● EXTRACTED MATERIAL

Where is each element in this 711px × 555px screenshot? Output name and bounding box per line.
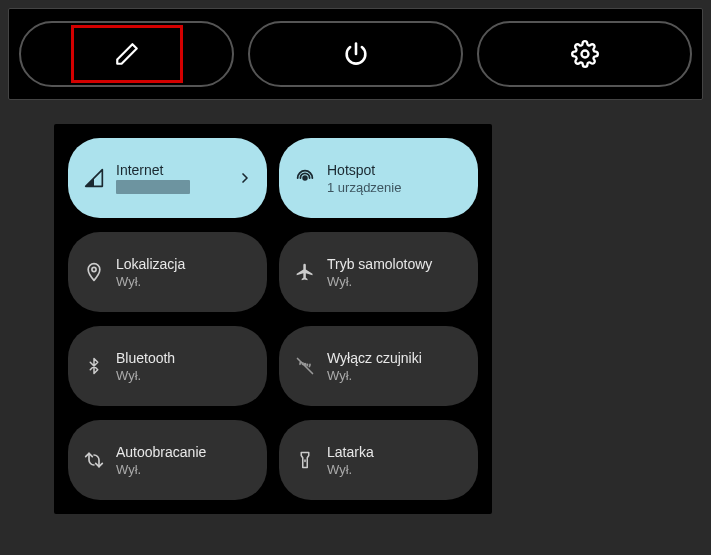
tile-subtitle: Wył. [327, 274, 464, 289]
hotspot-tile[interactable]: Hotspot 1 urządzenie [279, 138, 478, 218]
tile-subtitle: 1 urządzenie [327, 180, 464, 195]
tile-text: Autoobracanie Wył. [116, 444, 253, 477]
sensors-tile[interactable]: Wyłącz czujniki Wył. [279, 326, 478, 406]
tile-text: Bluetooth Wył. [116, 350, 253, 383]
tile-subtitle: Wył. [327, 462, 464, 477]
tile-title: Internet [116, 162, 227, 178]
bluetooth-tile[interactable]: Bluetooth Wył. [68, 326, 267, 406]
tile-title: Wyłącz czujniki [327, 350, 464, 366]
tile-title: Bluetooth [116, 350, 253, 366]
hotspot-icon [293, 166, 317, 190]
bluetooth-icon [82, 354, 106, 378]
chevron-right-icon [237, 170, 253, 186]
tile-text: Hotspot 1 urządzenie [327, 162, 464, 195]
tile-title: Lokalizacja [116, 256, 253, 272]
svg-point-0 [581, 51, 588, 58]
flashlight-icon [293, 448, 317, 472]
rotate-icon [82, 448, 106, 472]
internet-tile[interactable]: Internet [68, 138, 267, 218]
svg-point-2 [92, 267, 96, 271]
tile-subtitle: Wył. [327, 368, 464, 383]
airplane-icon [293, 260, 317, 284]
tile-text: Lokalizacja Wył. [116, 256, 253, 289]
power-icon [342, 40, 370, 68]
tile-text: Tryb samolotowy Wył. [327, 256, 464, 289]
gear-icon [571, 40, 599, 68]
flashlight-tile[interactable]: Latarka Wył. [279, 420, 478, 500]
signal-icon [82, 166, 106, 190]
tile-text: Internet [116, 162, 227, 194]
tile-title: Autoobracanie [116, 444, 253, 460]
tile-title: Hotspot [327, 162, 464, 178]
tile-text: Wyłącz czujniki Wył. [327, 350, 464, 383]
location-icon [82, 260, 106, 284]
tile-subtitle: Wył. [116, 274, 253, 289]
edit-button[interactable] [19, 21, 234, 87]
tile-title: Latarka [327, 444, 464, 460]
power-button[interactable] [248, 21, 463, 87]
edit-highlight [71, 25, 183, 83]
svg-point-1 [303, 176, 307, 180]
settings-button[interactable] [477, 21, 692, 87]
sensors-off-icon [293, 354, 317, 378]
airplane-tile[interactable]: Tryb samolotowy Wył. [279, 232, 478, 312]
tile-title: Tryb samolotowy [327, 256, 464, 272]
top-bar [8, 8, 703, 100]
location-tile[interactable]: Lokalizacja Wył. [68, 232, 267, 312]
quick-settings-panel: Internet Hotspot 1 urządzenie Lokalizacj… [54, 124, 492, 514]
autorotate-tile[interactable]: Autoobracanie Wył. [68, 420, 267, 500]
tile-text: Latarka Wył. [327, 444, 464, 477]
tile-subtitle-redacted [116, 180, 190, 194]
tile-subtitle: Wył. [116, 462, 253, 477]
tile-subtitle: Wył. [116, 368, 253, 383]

● WHAT IS BEING ASKED
Except for the pictures, copy every line of the records above exactly.

● EXERCISE ANSWER
Where is each element in this 711px × 555px screenshot? Output name and bounding box per line.
tile-subtitle: Wył. [327, 274, 464, 289]
hotspot-tile[interactable]: Hotspot 1 urządzenie [279, 138, 478, 218]
tile-subtitle: 1 urządzenie [327, 180, 464, 195]
tile-text: Autoobracanie Wył. [116, 444, 253, 477]
sensors-tile[interactable]: Wyłącz czujniki Wył. [279, 326, 478, 406]
tile-text: Bluetooth Wył. [116, 350, 253, 383]
tile-subtitle: Wył. [327, 462, 464, 477]
tile-title: Internet [116, 162, 227, 178]
bluetooth-tile[interactable]: Bluetooth Wył. [68, 326, 267, 406]
tile-title: Wyłącz czujniki [327, 350, 464, 366]
tile-title: Bluetooth [116, 350, 253, 366]
hotspot-icon [293, 166, 317, 190]
bluetooth-icon [82, 354, 106, 378]
chevron-right-icon [237, 170, 253, 186]
tile-text: Hotspot 1 urządzenie [327, 162, 464, 195]
tile-title: Lokalizacja [116, 256, 253, 272]
svg-point-0 [581, 51, 588, 58]
flashlight-icon [293, 448, 317, 472]
rotate-icon [82, 448, 106, 472]
internet-tile[interactable]: Internet [68, 138, 267, 218]
svg-point-2 [92, 267, 96, 271]
tile-subtitle: Wył. [327, 368, 464, 383]
airplane-icon [293, 260, 317, 284]
tile-text: Lokalizacja Wył. [116, 256, 253, 289]
power-icon [342, 40, 370, 68]
tile-text: Tryb samolotowy Wył. [327, 256, 464, 289]
gear-icon [571, 40, 599, 68]
flashlight-tile[interactable]: Latarka Wył. [279, 420, 478, 500]
signal-icon [82, 166, 106, 190]
tile-text: Internet [116, 162, 227, 194]
tile-title: Autoobracanie [116, 444, 253, 460]
tile-title: Hotspot [327, 162, 464, 178]
tile-text: Wyłącz czujniki Wył. [327, 350, 464, 383]
location-icon [82, 260, 106, 284]
tile-subtitle: Wył. [116, 274, 253, 289]
edit-button[interactable] [19, 21, 234, 87]
tile-title: Latarka [327, 444, 464, 460]
power-button[interactable] [248, 21, 463, 87]
edit-highlight [71, 25, 183, 83]
svg-point-1 [303, 176, 307, 180]
settings-button[interactable] [477, 21, 692, 87]
sensors-off-icon [293, 354, 317, 378]
airplane-tile[interactable]: Tryb samolotowy Wył. [279, 232, 478, 312]
tile-title: Tryb samolotowy [327, 256, 464, 272]
top-bar [8, 8, 703, 100]
location-tile[interactable]: Lokalizacja Wył. [68, 232, 267, 312]
quick-settings-panel: Internet Hotspot 1 urządzenie Lokalizacj… [54, 124, 492, 514]
autorotate-tile[interactable]: Autoobracanie Wył. [68, 420, 267, 500]
tile-text: Latarka Wył. [327, 444, 464, 477]
tile-subtitle-redacted [116, 180, 190, 194]
tile-subtitle: Wył. [116, 462, 253, 477]
tile-subtitle: Wył. [116, 368, 253, 383]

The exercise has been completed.